§ Supplied material

◇ ◇ ◇

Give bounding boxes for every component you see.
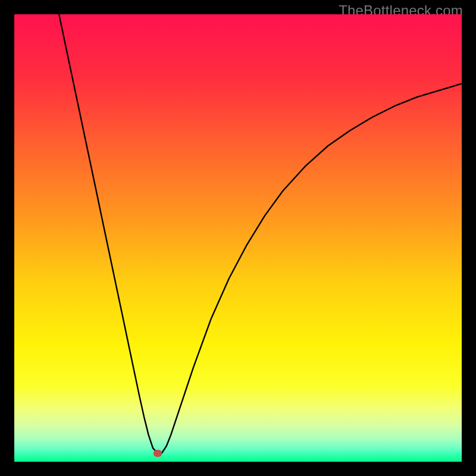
bottleneck-curve bbox=[14, 14, 462, 462]
optimum-marker bbox=[154, 450, 162, 457]
chart-frame: TheBottleneck.com bbox=[0, 0, 476, 476]
curve-path bbox=[59, 14, 462, 453]
plot-area bbox=[14, 14, 462, 462]
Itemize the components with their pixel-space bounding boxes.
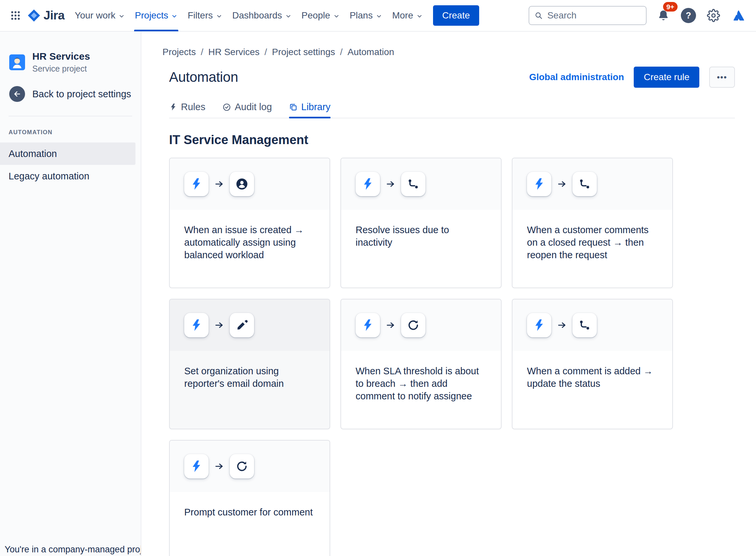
page-header: Automation Global administration Create … — [169, 67, 735, 88]
nav-item-your-work[interactable]: Your work — [70, 0, 130, 31]
arrow-right-icon — [214, 179, 224, 189]
arrow-right-icon — [214, 461, 224, 471]
template-card-text: When a comment is added → update the sta… — [513, 351, 672, 390]
chevron-down-icon — [333, 13, 340, 20]
breadcrumb-automation[interactable]: Automation — [348, 47, 394, 57]
breadcrumb-separator: / — [265, 47, 267, 57]
page-actions: Global administration Create rule ••• — [529, 67, 735, 88]
project-type-note: You're in a company-managed project — [5, 545, 141, 555]
chevron-down-icon — [376, 13, 382, 20]
project-settings-sidebar: HR Services Service project Back to proj… — [0, 32, 141, 556]
sidebar-item-automation[interactable]: Automation — [0, 142, 136, 165]
template-card-text: When SLA threshold is about to breach → … — [341, 351, 501, 402]
arrow-left-icon — [9, 86, 25, 102]
atlassian-icon — [732, 9, 745, 22]
lightning-icon — [532, 177, 546, 191]
chevron-down-icon — [216, 13, 222, 20]
create-rule-button[interactable]: Create rule — [634, 67, 699, 88]
jira-logo-text: Jira — [43, 8, 65, 23]
tab-audit-log[interactable]: Audit log — [222, 102, 272, 118]
check-circle-icon — [222, 103, 231, 111]
notifications-badge: 9+ — [663, 2, 678, 11]
lightning-icon — [169, 103, 177, 111]
nav-item-more[interactable]: More — [387, 0, 428, 31]
app-switcher-button[interactable] — [7, 7, 25, 25]
template-card-prompt-customer[interactable]: Prompt customer for comment — [169, 440, 330, 556]
atlassian-logo — [730, 7, 747, 24]
lightning-icon — [189, 177, 203, 191]
breadcrumb-hr-services[interactable]: HR Services — [208, 47, 260, 57]
automation-tabs: Rules Audit log Library — [169, 102, 735, 118]
sidebar-item-legacy-automation[interactable]: Legacy automation — [0, 165, 136, 187]
breadcrumb-separator: / — [340, 47, 343, 57]
navbar-right-cluster: 9+ — [529, 6, 747, 25]
back-label: Back to project settings — [32, 89, 131, 100]
help-button[interactable] — [680, 7, 697, 24]
nav-item-projects[interactable]: Projects — [130, 0, 183, 31]
transition-icon — [578, 319, 591, 332]
sidebar-section-label: AUTOMATION — [8, 129, 132, 136]
create-button[interactable]: Create — [433, 5, 479, 26]
transition-icon — [407, 177, 420, 190]
nav-item-people[interactable]: People — [297, 0, 345, 31]
template-card-set-organization[interactable]: Set organization using reporter's email … — [169, 299, 330, 429]
sidebar-divider — [8, 116, 132, 116]
lightning-icon — [189, 459, 203, 473]
lightning-icon — [532, 318, 546, 332]
template-card-reopen-request[interactable]: When a customer comments on a closed req… — [512, 158, 673, 288]
chevron-down-icon — [416, 13, 423, 20]
lightning-icon — [189, 318, 203, 332]
template-card-text: Resolve issues due to inactivity — [341, 210, 501, 249]
gear-icon — [707, 9, 720, 22]
template-card-resolve-inactivity[interactable]: Resolve issues due to inactivity — [340, 158, 501, 288]
nav-item-filters[interactable]: Filters — [183, 0, 227, 31]
lightning-icon — [361, 177, 375, 191]
main-content: Projects / HR Services / Project setting… — [141, 32, 756, 556]
lightning-icon — [361, 318, 375, 332]
transition-icon — [578, 177, 591, 190]
arrow-right-icon — [557, 320, 567, 330]
ellipsis-icon: ••• — [717, 73, 727, 82]
template-card-balanced-workload[interactable]: When an issue is created → automatically… — [169, 158, 330, 288]
search-icon — [534, 11, 543, 20]
project-name: HR Services — [32, 51, 90, 62]
help-icon — [681, 8, 696, 23]
arrow-right-icon — [386, 179, 395, 189]
search-input[interactable] — [547, 10, 641, 21]
nav-item-plans[interactable]: Plans — [345, 0, 387, 31]
breadcrumb-projects[interactable]: Projects — [162, 47, 196, 57]
settings-button[interactable] — [705, 7, 722, 24]
library-icon — [289, 103, 298, 111]
notifications-button[interactable]: 9+ — [655, 7, 672, 24]
project-header: HR Services Service project — [0, 51, 141, 74]
assignee-icon — [235, 177, 249, 190]
template-card-comment-added[interactable]: When a comment is added → update the sta… — [512, 299, 673, 429]
more-actions-button[interactable]: ••• — [709, 67, 735, 88]
nav-item-dashboards[interactable]: Dashboards — [227, 0, 297, 31]
global-administration-link[interactable]: Global administration — [529, 72, 624, 82]
breadcrumb-project-settings[interactable]: Project settings — [272, 47, 335, 57]
template-card-grid: When an issue is created → automatically… — [169, 158, 735, 556]
template-card-text: Set organization using reporter's email … — [170, 351, 330, 390]
chevron-down-icon — [118, 13, 125, 20]
edit-icon — [236, 319, 248, 332]
page-title: Automation — [169, 69, 238, 85]
breadcrumb: Projects / HR Services / Project setting… — [162, 47, 735, 57]
jira-logo-icon — [27, 8, 41, 23]
arrow-right-icon — [557, 179, 567, 189]
template-card-sla-threshold[interactable]: When SLA threshold is about to breach → … — [340, 299, 501, 429]
jira-logo[interactable]: Jira — [25, 8, 70, 23]
project-avatar — [9, 55, 25, 70]
template-card-text: When an issue is created → automatically… — [170, 210, 330, 261]
tab-library[interactable]: Library — [289, 102, 331, 118]
global-search[interactable] — [529, 6, 647, 25]
breadcrumb-separator: / — [201, 47, 203, 57]
template-card-text: Prompt customer for comment — [170, 492, 330, 518]
tab-rules[interactable]: Rules — [169, 102, 205, 118]
chevron-down-icon — [171, 13, 178, 20]
chevron-down-icon — [285, 13, 292, 20]
arrow-right-icon — [214, 320, 224, 330]
arrow-right-icon — [386, 320, 395, 330]
back-to-project-settings[interactable]: Back to project settings — [0, 86, 141, 102]
section-title: IT Service Management — [169, 133, 735, 147]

◇ ◇ ◇

§ Work task
Give the number of lines in the listing that hold the string "logo". Add nothing else.

§ Written response
4